What is WebMCP and how does it relate to MCP?

WebMCP is a W3C Draft Community Group Report that brings MCP-inspired tool registration into the browser via the navigator.modelContext API. Unlike server-side MCP (which uses JSON-RPC between backend services), WebMCP runs entirely client-side. The browser translates registered tools into MCP format when communicating with agents, but WebMCP itself uses a simpler JavaScript API rather than the full MCP protocol.

Which browsers support WebMCP today?

As of March 2026, only Chrome 146 Canary supports WebMCP behind the 'WebMCP for testing' flag at chrome://flags. Microsoft Edge support is expected but not formally announced. Firefox and Safari have not indicated plans. Broader rollout is expected by mid-to-late 2026.

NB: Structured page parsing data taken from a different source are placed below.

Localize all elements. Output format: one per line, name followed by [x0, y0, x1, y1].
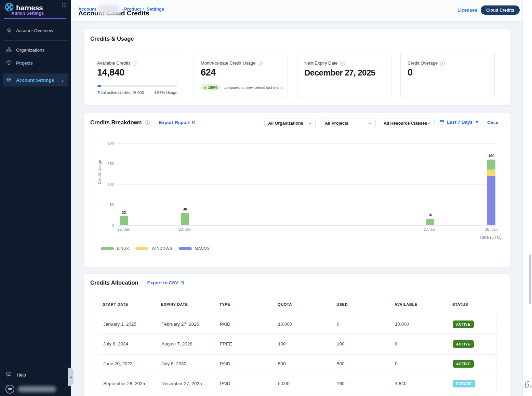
- x-axis-tick-label: 23. Jan: [174, 227, 196, 231]
- credits-usage-section: Credits & Usage Available Creditsi14,840…: [83, 29, 510, 106]
- cell-start: September 28, 2025: [103, 374, 145, 393]
- cell-type: PAID: [220, 315, 230, 333]
- bar-value-label: 22: [116, 210, 131, 215]
- user-name-redacted: [18, 386, 56, 392]
- y-axis-tick-label: 200: [100, 141, 114, 145]
- table-row: June 20, 2023July 8, 2030PAID5005000ACTI…: [98, 354, 497, 373]
- cloud-credits-button[interactable]: Cloud Credits: [481, 5, 520, 15]
- status-badge: FUTURE: [453, 380, 475, 387]
- sidebar-item-organizations[interactable]: Organizations: [0, 43, 71, 56]
- y-axis-tick-label: 50: [100, 203, 114, 207]
- credits-breakdown-title: Credits Breakdown: [90, 119, 142, 126]
- cell-available: 10,000: [395, 315, 409, 333]
- export-csv-link[interactable]: Export to CSV: [147, 280, 185, 285]
- cell-status: ACTIVE: [453, 335, 474, 353]
- x-axis-title: Time (UTC): [467, 235, 502, 240]
- y-axis-tick-label: 150: [100, 162, 114, 166]
- stat-card-label: Next Expiry Date: [304, 60, 338, 66]
- column-header-quota: QUOTA: [278, 302, 292, 306]
- y-axis-tick-label: 100: [100, 182, 114, 186]
- gridline: [117, 225, 496, 226]
- legend-label: WINDOWS: [151, 246, 172, 250]
- cell-expiry: February 27, 2026: [161, 315, 199, 333]
- avatar[interactable]: NB: [5, 385, 14, 394]
- svg-text:?: ?: [8, 372, 10, 375]
- apps-grid-icon[interactable]: [61, 2, 67, 9]
- cell-available: 0: [395, 335, 398, 353]
- column-header-used: USED: [336, 302, 348, 306]
- caret-down-icon: [476, 121, 478, 123]
- x-axis-tick: [124, 225, 124, 227]
- bar-segment-linux: [181, 213, 189, 225]
- sidebar-subtitle: Admin Settings: [11, 11, 44, 16]
- status-badge: ACTIVE: [453, 320, 474, 328]
- chart-legend: LINUXWINDOWSMACOS: [101, 246, 216, 250]
- cell-expiry: July 8, 2030: [161, 355, 186, 373]
- info-icon[interactable]: i: [133, 61, 137, 66]
- x-axis-tick: [185, 225, 185, 227]
- chevron-down-icon: [369, 122, 372, 124]
- info-icon[interactable]: i: [340, 61, 345, 66]
- cell-start: January 1, 2025: [103, 315, 136, 333]
- total-active-credits: Total active credits: 15,600: [97, 91, 144, 95]
- sidebar-collapse-handle[interactable]: ◂: [68, 368, 74, 386]
- bar-segment-linux: [487, 160, 495, 169]
- table-row: January 1, 2025February 27, 2026PAID10,0…: [98, 315, 497, 333]
- stat-card-credit-overage: Credit Overagei0: [400, 53, 495, 98]
- legend-item-macos[interactable]: MACOS: [179, 246, 210, 250]
- legend-swatch: [101, 247, 114, 250]
- credit-usage-chart: 050100150200Credit Usage2222. Jan3023. J…: [84, 134, 510, 268]
- export-report-link[interactable]: Export Report: [159, 120, 196, 125]
- legend-swatch: [179, 247, 192, 250]
- cell-type: PAID: [220, 355, 230, 373]
- cell-type: FREE: [220, 335, 232, 353]
- sidebar-item-label: Account Overview: [16, 28, 53, 33]
- y-axis-tick-label: 0: [100, 223, 114, 227]
- x-axis-tick-label: 27. Jan: [419, 227, 441, 231]
- sidebar-nav: Account OverviewOrganizationsProjectsAcc…: [0, 24, 71, 86]
- stat-card-month-to-date-credit-usage: Month-to-date Credit Usagei624186%compar…: [194, 53, 288, 98]
- delta-badge: 186%: [201, 84, 221, 91]
- status-badge: ACTIVE: [453, 360, 474, 368]
- cell-expiry: August 7, 2028: [161, 335, 192, 353]
- bar-segment-linux: [426, 219, 434, 225]
- help-icon: ?: [6, 372, 12, 378]
- handwritten-annotation: 6.: [523, 379, 532, 390]
- bar-value-label: 160: [484, 154, 499, 158]
- gear-icon: [6, 77, 12, 83]
- cell-quota: 5,000: [278, 374, 290, 393]
- column-header-status: STATUS: [452, 302, 468, 306]
- cell-type: PAID: [220, 374, 230, 393]
- info-icon[interactable]: i: [145, 120, 150, 125]
- projects-filter-select[interactable]: All Projects: [321, 119, 376, 128]
- sidebar-item-account-settings[interactable]: Account Settings›: [3, 73, 68, 86]
- date-range-picker[interactable]: Last 7 Days: [439, 120, 478, 125]
- delta-note: compared to prev. period last month: [224, 85, 283, 90]
- info-icon[interactable]: i: [440, 61, 445, 66]
- info-icon[interactable]: i: [258, 61, 263, 66]
- sidebar-item-account-overview[interactable]: Account Overview: [0, 24, 71, 37]
- sidebar-item-projects[interactable]: Projects: [0, 56, 71, 69]
- credits-usage-title: Credits & Usage: [90, 36, 134, 42]
- resource-classes-filter-select[interactable]: All Resource Classes: [380, 119, 435, 128]
- legend-item-windows[interactable]: WINDOWS: [135, 246, 172, 250]
- legend-swatch: [135, 247, 148, 250]
- legend-item-linux[interactable]: LINUX: [101, 246, 129, 250]
- bar-value-label: 16: [423, 213, 438, 217]
- cell-available: 4,840: [395, 374, 407, 393]
- cell-used: 500: [337, 355, 345, 373]
- cell-quota: 500: [278, 355, 286, 373]
- sidebar-item-help[interactable]: ? Help: [0, 370, 71, 380]
- clear-filters-link[interactable]: Clear: [487, 120, 499, 125]
- scrollbar-thumb[interactable]: [529, 255, 531, 304]
- organizations-filter-select[interactable]: All Organizations: [264, 119, 316, 128]
- org-icon: [6, 47, 12, 53]
- stat-card-value: December 27, 2025: [304, 67, 377, 78]
- stat-card-value: 624: [201, 67, 216, 78]
- y-axis-title: Credit Usage: [97, 143, 102, 184]
- cube-icon: [6, 60, 12, 66]
- cell-status: FUTURE: [453, 374, 475, 393]
- stat-card-next-expiry-date: Next Expiry DateiDecember 27, 2025: [297, 53, 391, 98]
- licenses-link[interactable]: Licenses: [457, 8, 477, 13]
- external-link-icon: [180, 281, 184, 285]
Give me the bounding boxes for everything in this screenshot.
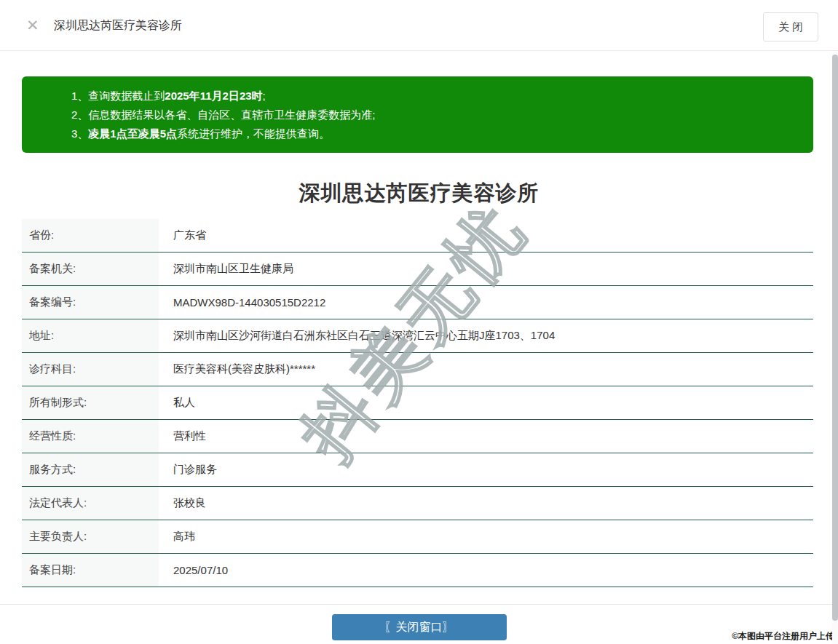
table-row-filing-number: 备案编号: MADWX98D-144030515D2212 bbox=[22, 286, 813, 319]
window-title: 深圳思达芮医疗美容诊所 bbox=[54, 0, 182, 51]
table-row-medical-subjects: 诊疗科目: 医疗美容科(美容皮肤科)****** bbox=[22, 353, 813, 386]
row-value: 医疗美容科(美容皮肤科)****** bbox=[159, 353, 813, 386]
notice-line-text: 查询数据截止到 bbox=[88, 90, 165, 102]
notice-line-number: 3、 bbox=[71, 127, 88, 140]
row-value: 深圳市南山区卫生健康局 bbox=[159, 253, 813, 285]
row-label: 诊疗科目: bbox=[22, 353, 159, 386]
row-label: 省份: bbox=[22, 219, 159, 252]
row-label: 法定代表人: bbox=[22, 487, 159, 520]
row-label: 服务方式: bbox=[22, 453, 159, 486]
row-label: 所有制形式: bbox=[22, 386, 159, 419]
notice-line-text: 信息数据结果以各省、自治区、直辖市卫生健康委数据为准; bbox=[88, 108, 375, 121]
close-x-icon[interactable]: ✕ bbox=[26, 0, 39, 51]
table-row-legal-representative: 法定代表人: 张校良 bbox=[22, 487, 813, 520]
notice-line-3: 3、凌晨1点至凌晨5点系统进行维护，不能提供查询。 bbox=[71, 124, 799, 143]
row-value: 高玮 bbox=[159, 520, 813, 553]
notice-box: 1、查询数据截止到2025年11月2日23时; 2、信息数据结果以各省、自治区、… bbox=[22, 76, 813, 153]
notice-line-bold: 凌晨1点至凌晨5点 bbox=[88, 127, 177, 140]
footer-divider bbox=[0, 604, 838, 605]
scrollbar-track[interactable] bbox=[832, 52, 838, 644]
table-row-principal: 主要负责人: 高玮 bbox=[22, 520, 813, 554]
row-value: MADWX98D-144030515D2212 bbox=[159, 286, 813, 319]
row-label: 地址: bbox=[22, 319, 159, 352]
notice-line-number: 1、 bbox=[71, 90, 88, 102]
row-value: 广东省 bbox=[159, 219, 813, 252]
table-row-filing-date: 备案日期: 2025/07/10 bbox=[22, 554, 813, 587]
notice-line-1: 1、查询数据截止到2025年11月2日23时; bbox=[71, 87, 799, 106]
info-table: 省份: 广东省 备案机关: 深圳市南山区卫生健康局 备案编号: MADWX98D… bbox=[22, 219, 813, 587]
table-row-filing-authority: 备案机关: 深圳市南山区卫生健康局 bbox=[22, 253, 813, 286]
notice-line-text: 系统进行维护，不能提供查询。 bbox=[177, 127, 330, 140]
row-label: 备案机关: bbox=[22, 253, 159, 285]
upload-note-watermark: ©本图由平台注册用户上传 bbox=[732, 630, 834, 643]
row-label: 备案编号: bbox=[22, 286, 159, 319]
notice-line-bold: 2025年11月2日23时 bbox=[165, 90, 262, 102]
table-row-address: 地址: 深圳市南山区沙河街道白石洲东社区白石三道深湾汇云中心五期J座1703、1… bbox=[22, 319, 813, 353]
notice-line-2: 2、信息数据结果以各省、自治区、直辖市卫生健康委数据为准; bbox=[71, 106, 799, 124]
row-value: 2025/07/10 bbox=[159, 554, 813, 587]
row-value: 营利性 bbox=[159, 420, 813, 453]
close-window-button[interactable]: 〖关闭窗口〗 bbox=[332, 614, 507, 640]
scrollbar-thumb[interactable] bbox=[832, 55, 838, 621]
row-value: 深圳市南山区沙河街道白石洲东社区白石三道深湾汇云中心五期J座1703、1704 bbox=[159, 319, 813, 352]
row-label: 主要负责人: bbox=[22, 520, 159, 553]
notice-line-number: 2、 bbox=[71, 108, 88, 121]
row-label: 经营性质: bbox=[22, 420, 159, 453]
row-value: 张校良 bbox=[159, 487, 813, 520]
row-value: 私人 bbox=[159, 386, 813, 419]
row-value: 门诊服务 bbox=[159, 453, 813, 486]
table-row-province: 省份: 广东省 bbox=[22, 219, 813, 253]
page-title: 深圳思达芮医疗美容诊所 bbox=[0, 179, 838, 208]
close-button[interactable]: 关 闭 bbox=[763, 12, 818, 41]
table-row-service-mode: 服务方式: 门诊服务 bbox=[22, 453, 813, 487]
table-row-business-nature: 经营性质: 营利性 bbox=[22, 420, 813, 453]
table-row-ownership: 所有制形式: 私人 bbox=[22, 386, 813, 420]
notice-line-text: ; bbox=[263, 90, 266, 102]
top-bar: ✕ 深圳思达芮医疗美容诊所 关 闭 bbox=[0, 0, 838, 51]
row-label: 备案日期: bbox=[22, 554, 159, 587]
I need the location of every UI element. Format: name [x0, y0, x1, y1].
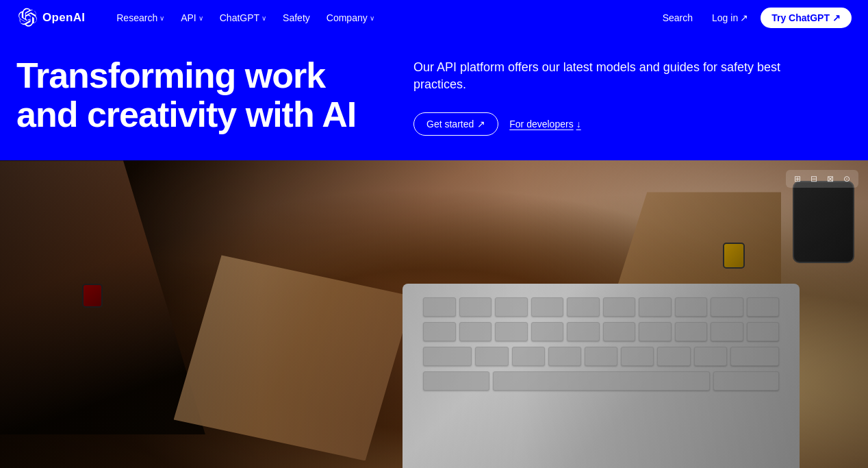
try-chatgpt-button[interactable]: Try ChatGPT ↗ — [761, 8, 852, 28]
hero-buttons: Get started ↗ For developers ↓ — [413, 112, 852, 136]
arrow-icon: ↓ — [576, 119, 581, 130]
nav-safety[interactable]: Safety — [276, 8, 317, 27]
logo[interactable]: OpenAI — [16, 8, 85, 28]
nav-research[interactable]: Research ∨ — [110, 8, 171, 27]
for-developers-button[interactable]: For developers ↓ — [509, 119, 580, 130]
photo-background — [0, 160, 868, 468]
arrow-icon: ↗ — [477, 119, 485, 130]
close-icon[interactable]: ⊠ — [824, 173, 837, 185]
nav-company[interactable]: Company ∨ — [320, 8, 381, 27]
hero-section: Transforming work and creativity with AI… — [0, 36, 868, 160]
search-button[interactable]: Search — [656, 8, 700, 27]
hero-image: ⊞ ⊟ ⊠ ⊙ — [0, 160, 868, 468]
chevron-down-icon: ∨ — [261, 14, 266, 22]
nav-chatgpt[interactable]: ChatGPT ∨ — [213, 8, 273, 27]
hero-description: Our API platform offers our latest model… — [413, 59, 797, 93]
nav-actions: Search Log in ↗ Try ChatGPT ↗ — [656, 8, 852, 28]
openai-logo-icon — [16, 8, 37, 28]
hero-title: Transforming work and creativity with AI — [16, 56, 372, 134]
chevron-down-icon: ∨ — [159, 14, 164, 22]
expand-icon[interactable]: ⊞ — [791, 173, 804, 185]
chevron-down-icon: ∨ — [199, 14, 203, 22]
get-started-button[interactable]: Get started ↗ — [413, 112, 498, 136]
hero-right: Our API platform offers our latest model… — [372, 56, 852, 136]
image-toolbar: ⊞ ⊟ ⊠ ⊙ — [786, 170, 858, 188]
nav-api[interactable]: API ∨ — [174, 8, 210, 27]
dark-overlay — [0, 160, 868, 468]
chevron-down-icon: ∨ — [370, 14, 374, 22]
arrow-icon: ↗ — [740, 12, 748, 23]
hero-left: Transforming work and creativity with AI — [16, 56, 372, 134]
nav-links: Research ∨ API ∨ ChatGPT ∨ Safety Compan… — [110, 8, 655, 27]
settings-icon[interactable]: ⊙ — [841, 173, 853, 185]
logo-text: OpenAI — [42, 11, 85, 25]
login-button[interactable]: Log in ↗ — [705, 8, 755, 27]
arrow-icon: ↗ — [832, 12, 841, 23]
navigation: OpenAI Research ∨ API ∨ ChatGPT ∨ Safety… — [0, 0, 868, 36]
shrink-icon[interactable]: ⊟ — [808, 173, 820, 185]
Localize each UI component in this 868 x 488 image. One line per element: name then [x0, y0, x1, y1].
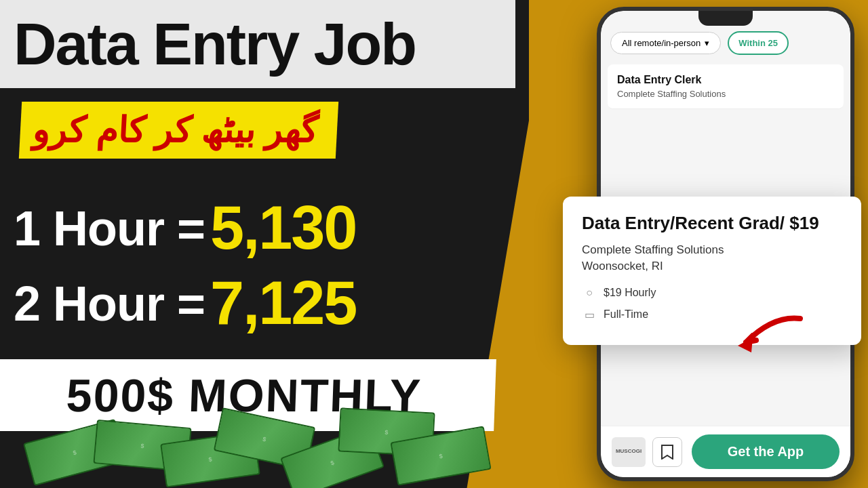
phone-bottom-bar: MUSCOGI Get the App: [601, 426, 850, 477]
chevron-down-icon: ▾: [705, 38, 709, 48]
filter-remote-label: All remote/in-person: [622, 38, 701, 48]
earning-value-2: 7,125: [210, 268, 356, 338]
money-decoration: $ $ $ $ $ $ $: [0, 380, 529, 488]
type-text: Full-Time: [604, 308, 648, 321]
urdu-banner: گھر بیٹھ کر کام کرو: [19, 102, 338, 159]
urdu-text: گھر بیٹھ کر کام کرو: [31, 110, 319, 150]
floating-company: Complete Staffing Solutions: [582, 243, 842, 257]
earning-line-2: 2 Hour = 7,125: [14, 268, 515, 338]
filter-distance-label: Within 25: [738, 38, 778, 48]
earning-label-1: 1 Hour =: [14, 201, 205, 256]
type-icon: ▭: [582, 307, 597, 322]
floating-job-card: Data Entry/Recent Grad/ $19 Complete Sta…: [563, 197, 861, 345]
job-card-mini[interactable]: Data Entry Clerk Complete Staffing Solut…: [608, 64, 844, 109]
mini-company: Complete Staffing Solutions: [617, 89, 834, 99]
earning-label-2: 2 Hour =: [14, 276, 205, 331]
earnings-section: 1 Hour = 5,130 2 Hour = 7,125: [14, 193, 515, 344]
red-arrow-annotation: [719, 312, 807, 366]
page-title: Data Entry Job: [14, 14, 416, 74]
salary-text: $19 Hourly: [604, 287, 656, 299]
bookmark-button[interactable]: [652, 437, 682, 467]
title-bar: Data Entry Job: [0, 0, 515, 88]
floating-location: Woonsocket, RI: [582, 260, 842, 273]
phone-notch: [698, 11, 753, 26]
earning-line-1: 1 Hour = 5,130: [14, 193, 515, 263]
earning-value-1: 5,130: [210, 193, 356, 263]
logo-text: MUSCOGI: [616, 449, 642, 455]
filter-distance-btn[interactable]: Within 25: [728, 31, 789, 55]
company-logo: MUSCOGI: [612, 437, 646, 467]
get-app-button[interactable]: Get the App: [692, 434, 840, 469]
mini-job-title: Data Entry Clerk: [617, 74, 834, 86]
floating-job-title: Data Entry/Recent Grad/ $19: [582, 213, 842, 234]
filter-remote-btn[interactable]: All remote/in-person ▾: [610, 32, 721, 54]
salary-icon: ○: [582, 285, 597, 300]
salary-detail: ○ $19 Hourly: [582, 285, 842, 300]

Does WebMCP replace server-side MCP?

No. They are complementary. Server-side MCP handles backend integrations, service-to-service automation, and headless agent workflows. WebMCP handles browser-based interactions where a user is present and the agent operates within the user's authenticated session. Most production systems will use both.

How does WebMCP handle security and user consent?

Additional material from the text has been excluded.